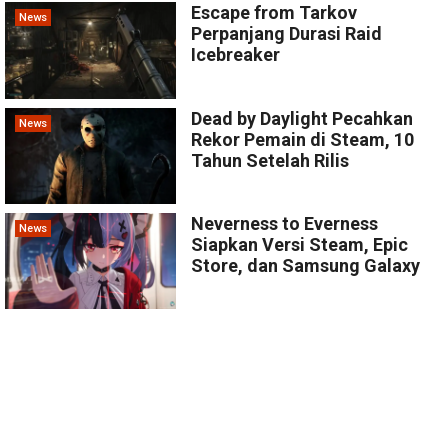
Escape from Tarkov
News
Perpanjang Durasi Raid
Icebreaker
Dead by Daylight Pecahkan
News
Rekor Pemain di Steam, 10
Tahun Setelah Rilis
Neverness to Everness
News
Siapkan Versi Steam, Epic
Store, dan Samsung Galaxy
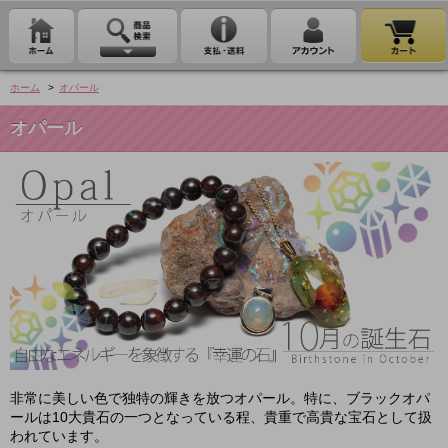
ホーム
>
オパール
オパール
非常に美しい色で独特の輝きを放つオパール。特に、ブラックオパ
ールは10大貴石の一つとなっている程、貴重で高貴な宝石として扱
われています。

...

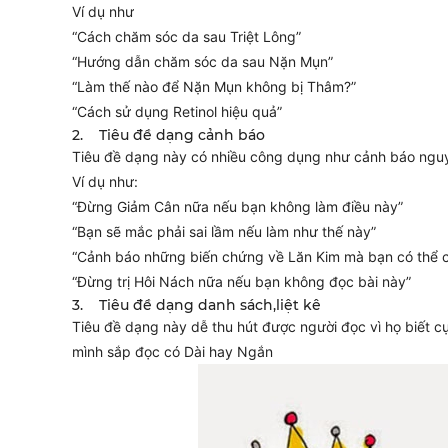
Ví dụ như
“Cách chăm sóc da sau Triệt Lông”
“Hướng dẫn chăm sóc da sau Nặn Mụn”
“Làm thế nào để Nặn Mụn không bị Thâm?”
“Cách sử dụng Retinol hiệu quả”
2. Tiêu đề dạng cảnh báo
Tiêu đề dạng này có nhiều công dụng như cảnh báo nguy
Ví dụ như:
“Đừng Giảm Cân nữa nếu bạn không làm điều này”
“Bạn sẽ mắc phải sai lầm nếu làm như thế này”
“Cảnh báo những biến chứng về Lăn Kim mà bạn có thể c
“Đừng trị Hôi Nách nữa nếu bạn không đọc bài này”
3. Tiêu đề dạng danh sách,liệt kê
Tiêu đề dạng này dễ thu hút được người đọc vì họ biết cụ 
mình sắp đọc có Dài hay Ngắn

PROBLEM DESCRIPTION: Copy out all lines of the listing where the word "chăm" appears.

WRITTEN ANSWER:
“Cách chăm sóc da sau Triệt Lông”
“Hướng dẫn chăm sóc da sau Nặn Mụn”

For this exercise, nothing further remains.